Tomorrow the Supreme Court hears arguments in one of the most anticipated cases of the term, Hobby Lobby v. Sebelius. The focus of the case will be on President Obama’s health care law and its requirement that employers provide health insurance that includes coverage for birth control. Yet, what the case is really about is the future of gay rights.
Hobby Lobby is a crafts store chain whose owners have religious objections to certain forms of birth control. Under regulations adopted by the Obama administration, the company is required to offer comprehensive health care including several forms of birth control that Hobby Lobby’s owners believe cause abortion. The company has challenged that requirement under a federal law designed to protect religious liberty, the Religious Freedom Restoration Act, or RFRA.
The advocates in the courtroom tomorrow will focus on a number of important questions: Are corporations “people” with religious beliefs? Should business owners be able to assert religious beliefs if it means that employees will be adversely affected? Does the law’s exemptions for churches and other religious institutions mean that Hobby Lobby too must be granted one?

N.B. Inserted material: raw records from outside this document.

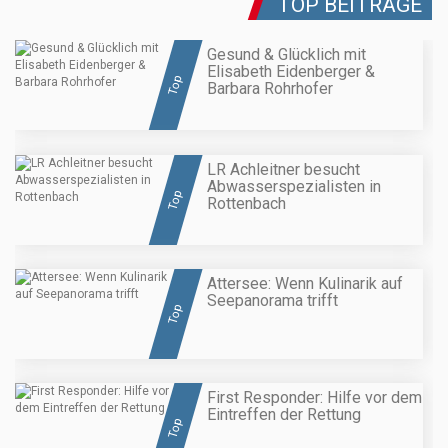
TOP BEITRÄGE
Gesund & Glücklich mit
Elisabeth Eidenberger &
Top
Barbara Rohrhofer
LR Achleitner besucht
Abwasserspezialisten in
Top
Rottenbach
Attersee: Wenn Kulinarik auf
Seepanorama trifft
Top
First Responder: Hilfe vor dem
Eintreffen der Rettung
Top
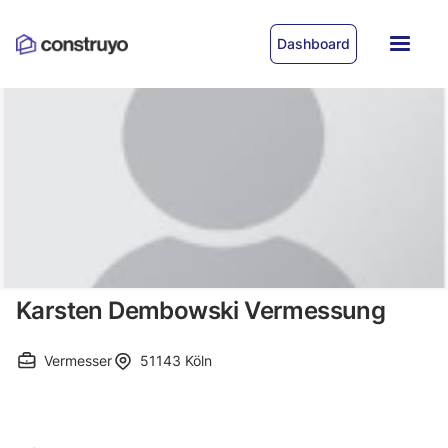
Dashboard
Karsten Dembowski Vermessung
Vermesser
51143
Köln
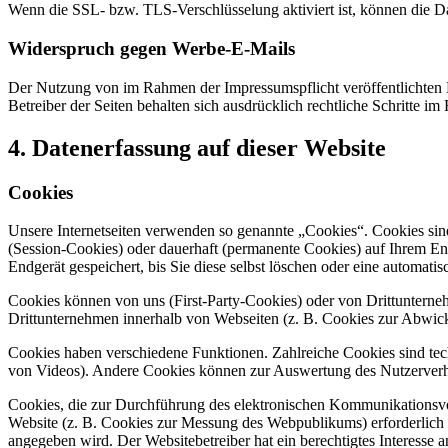
Wenn die SSL- bzw. TLS-Verschlüsselung aktiviert ist, können die Dat
Widerspruch gegen Werbe-E-Mails
Der Nutzung von im Rahmen der Impressumspflicht veröffentlichten 
Betreiber der Seiten behalten sich ausdrücklich rechtliche Schritte
4. Datenerfassung auf dieser Website
Cookies
Unsere Internetseiten verwenden so genannte „Cookies“. Cookies sin
(Session-Cookies) oder dauerhaft (permanente Cookies) auf Ihrem En
Endgerät gespeichert, bis Sie diese selbst löschen oder eine automat
Cookies können von uns (First-Party-Cookies) oder von Drittuntern
Drittunternehmen innerhalb von Webseiten (z. B. Cookies zur Abwick
Cookies haben verschiedene Funktionen. Zahlreiche Cookies sind tec
von Videos). Andere Cookies können zur Auswertung des Nutzerver
Cookies, die zur Durchführung des elektronischen Kommunikationsvor
Website (z. B. Cookies zur Messung des Webpublikums) erforderlich 
angegeben wird. Der Websitebetreiber hat ein berechtigtes Interesse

The most important question raised by the case, however, may be one the lawyers overlook: Can business owners use religion as an excuse to discriminate against LGBT people? If the Supreme Court rules in favor of Hobby Lobby, the answer may well be “yes.”
We’re already seeing a spate of proposals at the state level for Jim Crow-like laws that would permit discrimination against LGBT people. A few weeks ago, Arizona legislators made headlines when they passed a law that would enable such discrimination. That law was vetoed by Arizona’s governor but similar proposals have cropped up elsewhere, including Kansas, Mississippi, and Georgia.

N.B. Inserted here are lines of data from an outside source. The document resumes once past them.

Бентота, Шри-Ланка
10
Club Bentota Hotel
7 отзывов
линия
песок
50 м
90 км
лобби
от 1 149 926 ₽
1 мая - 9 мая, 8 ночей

These laws represent a dangerous and radical break from our national commitment to equality. We don’t allow businesses to discriminate on the basis of race, sex, or a number of other protected categories — even if the business owners have religious objections. A company run by Quakers can’t refuse to do business with veterans. One run by Muslims can’t refuse to do business with Jews. Business owners who believe women belong in the home can’t refuse to hire women.
Yet allowing Hobby Lobby to disregard the Affordable Care Act on the basis of its owners’ religious beliefs could make Arizona’s anti-LGBT bill the law of the land.
Business owners around the country would be able to point to Hobby Lobby’s victory and claim that they too have the right to disregard the law in order to vindicate their personal religious beliefs when it comes to LGBT people. Having to serve or sell goods to someone is at a least as “burdensome” as including birth control — which, in this case, comes at no additional cost to the employers.
After gay marriage, the highest priority for the gay rights movement is ending discrimination in the workplace. Supporters in Congress have proposed the Employment Non-Discrimination Act, or ENDA, which would add sexual orientation to the list of protected categories under federal law. The Obama Administration has also considered new regulations to prohibit federal contractors from discriminating against gays and lesbians.
The Hobby Lobby case suggests exactly how such anti-discrimination laws would be undermined if any employer could claim a religion-based objection to the law. This is especially so if the Supreme Court accepts the reasoning of the lower court, which also ruled in Hobby Lobby’s favor.
That court held that the government had to exempt Hobby Lobby from the birth control requirement because the law had numerous other exceptions, such as those for churches and other explicitly religious institutions. Given that other entities were exempt, the government couldn’t be said to have a compelling reason to justify the burden on Hobby Lobby’s owners.
The same logic would apply to ENDA and similar laws. Federal anti-discrimination rules also have numerous exceptions. For example, the federal ban on race and sex discrimination in hiring only applies to employers with 15 or more employees, exempting the majority of small businesses. Religious institutions and private clubs are also exempt.
Such exceptions are a normal part of the give-and-take of legislation. They should not be read to mean the government lacks a genuine interest in combatting discrimination — or providing comprehensive health insurance.
Sixty years ago this May, the Supreme Court struck a decisive blow against Jim Crow when it struck down school segregation in Brown v. Board of Education. Will the Supreme Court mark Brown’s anniversary by ruling in Hobby Lobby’s favor and ushering in a new era of legally sanctioned discrimination?